Supplied information START

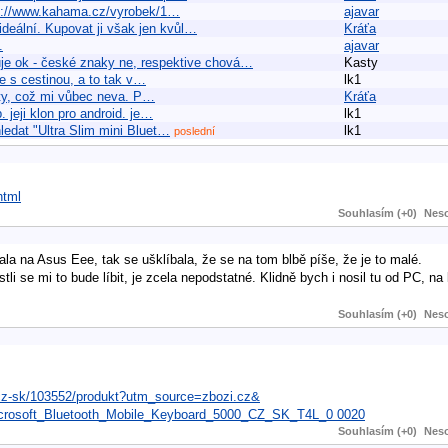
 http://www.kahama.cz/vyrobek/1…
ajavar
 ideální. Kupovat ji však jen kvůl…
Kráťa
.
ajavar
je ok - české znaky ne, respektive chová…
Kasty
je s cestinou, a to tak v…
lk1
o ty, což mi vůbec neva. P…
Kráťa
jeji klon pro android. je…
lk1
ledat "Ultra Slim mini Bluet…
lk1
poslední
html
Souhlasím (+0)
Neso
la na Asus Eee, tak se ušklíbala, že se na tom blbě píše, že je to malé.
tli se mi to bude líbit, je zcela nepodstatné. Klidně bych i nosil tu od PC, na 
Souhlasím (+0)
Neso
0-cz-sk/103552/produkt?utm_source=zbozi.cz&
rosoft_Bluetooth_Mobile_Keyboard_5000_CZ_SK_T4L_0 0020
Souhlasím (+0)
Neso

Supplied information END
Supplied information START

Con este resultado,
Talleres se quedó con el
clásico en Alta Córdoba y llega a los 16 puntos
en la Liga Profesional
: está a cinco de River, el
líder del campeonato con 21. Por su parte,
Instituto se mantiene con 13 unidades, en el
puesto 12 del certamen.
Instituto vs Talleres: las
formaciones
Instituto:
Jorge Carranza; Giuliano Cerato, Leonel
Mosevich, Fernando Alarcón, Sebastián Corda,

Supplied information END

→ Work order
In the entries above, restate word for word the lines between the one holding "formaciones" and the one holding "Mosevich, Fernando Alarcón, Sebastián", inclusive, and nothing besides.

→ Response below
formaciones
Instituto:
Jorge Carranza; Giuliano Cerato, Leonel
Mosevich, Fernando Alarcón, Sebastián Corda,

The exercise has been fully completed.